◆ Instructions to follow ◆
Using the data beneath, show every line that includes the word "apresentada".

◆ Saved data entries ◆
▬▬▬▬▬▬▬▬▬▬
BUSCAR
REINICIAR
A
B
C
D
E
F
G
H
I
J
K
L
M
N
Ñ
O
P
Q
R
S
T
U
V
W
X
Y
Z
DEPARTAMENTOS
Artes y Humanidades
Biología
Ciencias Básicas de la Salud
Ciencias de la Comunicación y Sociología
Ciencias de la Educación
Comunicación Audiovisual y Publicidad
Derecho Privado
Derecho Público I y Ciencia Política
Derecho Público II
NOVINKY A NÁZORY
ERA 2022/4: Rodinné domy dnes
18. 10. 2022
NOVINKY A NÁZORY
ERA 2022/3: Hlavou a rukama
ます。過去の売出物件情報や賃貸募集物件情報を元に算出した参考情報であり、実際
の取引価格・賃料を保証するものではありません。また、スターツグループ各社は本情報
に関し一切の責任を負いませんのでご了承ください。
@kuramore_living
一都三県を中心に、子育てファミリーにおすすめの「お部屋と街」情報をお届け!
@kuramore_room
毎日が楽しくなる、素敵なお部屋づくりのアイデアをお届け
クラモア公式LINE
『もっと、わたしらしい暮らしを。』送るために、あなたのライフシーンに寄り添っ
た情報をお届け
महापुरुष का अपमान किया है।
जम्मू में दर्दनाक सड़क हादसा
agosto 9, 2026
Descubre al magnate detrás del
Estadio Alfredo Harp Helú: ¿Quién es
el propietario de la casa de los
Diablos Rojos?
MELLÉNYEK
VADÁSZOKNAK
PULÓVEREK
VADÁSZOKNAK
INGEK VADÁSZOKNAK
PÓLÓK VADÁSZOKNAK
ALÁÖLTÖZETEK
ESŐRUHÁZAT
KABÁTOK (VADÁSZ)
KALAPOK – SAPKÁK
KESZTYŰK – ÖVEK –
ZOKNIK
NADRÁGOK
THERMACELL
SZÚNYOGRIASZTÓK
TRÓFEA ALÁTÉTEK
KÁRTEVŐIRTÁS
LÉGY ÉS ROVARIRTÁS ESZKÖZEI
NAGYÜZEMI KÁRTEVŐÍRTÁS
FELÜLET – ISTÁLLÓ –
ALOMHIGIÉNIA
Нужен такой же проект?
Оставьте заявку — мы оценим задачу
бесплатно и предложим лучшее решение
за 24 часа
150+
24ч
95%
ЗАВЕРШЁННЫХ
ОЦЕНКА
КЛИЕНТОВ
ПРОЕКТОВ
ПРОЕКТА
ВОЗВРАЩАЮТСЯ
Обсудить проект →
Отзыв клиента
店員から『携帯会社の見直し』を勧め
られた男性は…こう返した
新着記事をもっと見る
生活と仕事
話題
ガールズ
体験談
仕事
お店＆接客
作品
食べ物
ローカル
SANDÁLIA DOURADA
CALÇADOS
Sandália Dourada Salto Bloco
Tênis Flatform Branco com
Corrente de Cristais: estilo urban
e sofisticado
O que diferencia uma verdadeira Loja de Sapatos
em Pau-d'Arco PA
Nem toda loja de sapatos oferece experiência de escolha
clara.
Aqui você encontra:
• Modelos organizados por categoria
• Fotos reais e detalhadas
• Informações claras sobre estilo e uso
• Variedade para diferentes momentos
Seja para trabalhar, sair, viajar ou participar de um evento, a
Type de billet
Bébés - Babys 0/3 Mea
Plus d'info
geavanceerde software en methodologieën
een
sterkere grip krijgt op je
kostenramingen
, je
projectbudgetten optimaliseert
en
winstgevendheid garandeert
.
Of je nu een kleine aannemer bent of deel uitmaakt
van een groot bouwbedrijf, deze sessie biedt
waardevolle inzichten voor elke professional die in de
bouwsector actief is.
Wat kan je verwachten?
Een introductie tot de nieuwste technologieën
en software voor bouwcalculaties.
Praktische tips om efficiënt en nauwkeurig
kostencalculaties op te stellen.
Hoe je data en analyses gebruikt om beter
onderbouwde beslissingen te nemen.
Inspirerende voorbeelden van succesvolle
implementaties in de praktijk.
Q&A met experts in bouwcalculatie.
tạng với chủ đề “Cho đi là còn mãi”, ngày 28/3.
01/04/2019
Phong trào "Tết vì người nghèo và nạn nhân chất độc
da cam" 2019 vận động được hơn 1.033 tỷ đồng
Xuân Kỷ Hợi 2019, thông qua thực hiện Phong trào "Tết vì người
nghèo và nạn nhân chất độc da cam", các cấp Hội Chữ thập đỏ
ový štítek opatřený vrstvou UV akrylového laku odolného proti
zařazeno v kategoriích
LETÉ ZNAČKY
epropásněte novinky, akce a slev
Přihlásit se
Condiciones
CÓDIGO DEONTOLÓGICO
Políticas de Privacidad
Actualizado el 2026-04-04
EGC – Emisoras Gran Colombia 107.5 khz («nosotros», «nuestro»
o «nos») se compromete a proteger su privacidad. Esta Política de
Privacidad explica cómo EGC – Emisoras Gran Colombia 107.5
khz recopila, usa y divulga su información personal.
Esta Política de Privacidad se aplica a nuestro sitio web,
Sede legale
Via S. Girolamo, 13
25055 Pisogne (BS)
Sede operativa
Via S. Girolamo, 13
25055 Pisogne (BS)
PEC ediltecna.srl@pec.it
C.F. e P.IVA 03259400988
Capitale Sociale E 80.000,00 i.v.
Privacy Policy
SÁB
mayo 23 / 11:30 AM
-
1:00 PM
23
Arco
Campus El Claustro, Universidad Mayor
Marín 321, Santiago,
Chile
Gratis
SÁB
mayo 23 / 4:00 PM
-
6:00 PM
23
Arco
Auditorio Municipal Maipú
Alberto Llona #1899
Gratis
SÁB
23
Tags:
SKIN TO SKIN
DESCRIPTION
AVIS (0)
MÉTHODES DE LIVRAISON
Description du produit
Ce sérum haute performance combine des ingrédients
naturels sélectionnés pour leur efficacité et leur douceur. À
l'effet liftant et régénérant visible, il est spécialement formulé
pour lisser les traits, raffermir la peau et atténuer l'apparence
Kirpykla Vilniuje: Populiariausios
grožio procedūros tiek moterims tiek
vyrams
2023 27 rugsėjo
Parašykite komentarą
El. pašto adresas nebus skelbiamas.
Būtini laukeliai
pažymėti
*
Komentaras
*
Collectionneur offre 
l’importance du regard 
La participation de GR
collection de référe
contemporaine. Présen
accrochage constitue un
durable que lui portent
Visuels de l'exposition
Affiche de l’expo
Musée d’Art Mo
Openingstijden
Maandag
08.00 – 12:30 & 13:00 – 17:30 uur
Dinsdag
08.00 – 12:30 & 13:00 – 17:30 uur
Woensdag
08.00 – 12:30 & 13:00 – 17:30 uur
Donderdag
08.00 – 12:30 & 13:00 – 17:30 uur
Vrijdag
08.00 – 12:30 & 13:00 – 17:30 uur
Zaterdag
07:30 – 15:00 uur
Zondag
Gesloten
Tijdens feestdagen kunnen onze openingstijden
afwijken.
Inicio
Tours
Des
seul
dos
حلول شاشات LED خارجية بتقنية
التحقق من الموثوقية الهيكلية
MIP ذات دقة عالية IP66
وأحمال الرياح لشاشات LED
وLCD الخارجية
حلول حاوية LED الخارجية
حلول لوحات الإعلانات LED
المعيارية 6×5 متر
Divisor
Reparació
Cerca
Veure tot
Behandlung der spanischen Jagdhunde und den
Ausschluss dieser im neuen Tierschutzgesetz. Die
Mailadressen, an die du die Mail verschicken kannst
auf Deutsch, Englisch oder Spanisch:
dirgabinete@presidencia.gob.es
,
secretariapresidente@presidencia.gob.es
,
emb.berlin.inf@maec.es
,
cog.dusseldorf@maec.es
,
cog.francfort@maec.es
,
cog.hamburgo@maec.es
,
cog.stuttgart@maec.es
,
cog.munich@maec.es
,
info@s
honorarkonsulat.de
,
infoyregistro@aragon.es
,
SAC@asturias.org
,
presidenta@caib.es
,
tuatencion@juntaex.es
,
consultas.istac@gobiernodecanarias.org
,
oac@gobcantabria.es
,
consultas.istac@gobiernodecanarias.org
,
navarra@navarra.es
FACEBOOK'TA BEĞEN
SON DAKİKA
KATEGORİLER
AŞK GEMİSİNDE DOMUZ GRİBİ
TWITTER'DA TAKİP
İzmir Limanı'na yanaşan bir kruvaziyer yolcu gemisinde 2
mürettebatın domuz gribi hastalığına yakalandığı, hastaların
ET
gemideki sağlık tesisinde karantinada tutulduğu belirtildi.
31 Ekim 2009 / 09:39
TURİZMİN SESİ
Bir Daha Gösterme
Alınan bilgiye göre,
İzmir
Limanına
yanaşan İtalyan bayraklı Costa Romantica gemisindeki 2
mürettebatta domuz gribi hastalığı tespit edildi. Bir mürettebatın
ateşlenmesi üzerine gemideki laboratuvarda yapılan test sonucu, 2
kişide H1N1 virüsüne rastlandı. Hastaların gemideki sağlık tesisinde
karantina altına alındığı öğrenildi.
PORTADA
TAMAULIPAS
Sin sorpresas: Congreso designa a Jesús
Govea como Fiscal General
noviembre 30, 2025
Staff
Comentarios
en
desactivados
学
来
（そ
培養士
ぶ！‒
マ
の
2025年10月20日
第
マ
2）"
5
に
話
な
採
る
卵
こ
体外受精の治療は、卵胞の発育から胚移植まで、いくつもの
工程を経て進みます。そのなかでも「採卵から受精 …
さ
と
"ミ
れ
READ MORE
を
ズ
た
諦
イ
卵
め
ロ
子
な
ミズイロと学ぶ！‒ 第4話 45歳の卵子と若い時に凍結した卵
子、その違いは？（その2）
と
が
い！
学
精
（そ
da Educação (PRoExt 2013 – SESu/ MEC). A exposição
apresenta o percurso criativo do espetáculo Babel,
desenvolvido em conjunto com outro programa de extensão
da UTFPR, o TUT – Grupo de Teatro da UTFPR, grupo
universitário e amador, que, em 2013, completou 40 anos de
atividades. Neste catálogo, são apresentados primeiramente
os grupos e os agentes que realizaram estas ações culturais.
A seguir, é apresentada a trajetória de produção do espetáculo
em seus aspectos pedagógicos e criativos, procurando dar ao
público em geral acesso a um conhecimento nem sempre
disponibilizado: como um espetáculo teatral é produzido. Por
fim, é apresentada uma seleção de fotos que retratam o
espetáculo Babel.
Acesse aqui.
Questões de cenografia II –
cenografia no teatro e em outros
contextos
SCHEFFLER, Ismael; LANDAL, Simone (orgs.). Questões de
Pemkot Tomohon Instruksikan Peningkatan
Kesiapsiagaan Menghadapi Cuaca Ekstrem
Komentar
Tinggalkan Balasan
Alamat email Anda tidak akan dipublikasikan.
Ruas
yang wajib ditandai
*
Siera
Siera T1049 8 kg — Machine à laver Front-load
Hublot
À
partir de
▬▬▬▬▬▬▬▬▬▬
◆ Written response ◆
A seguir, é apresentada a trajetória de produção do espetáculo
fim, é apresentada uma seleção de fotos que retratam o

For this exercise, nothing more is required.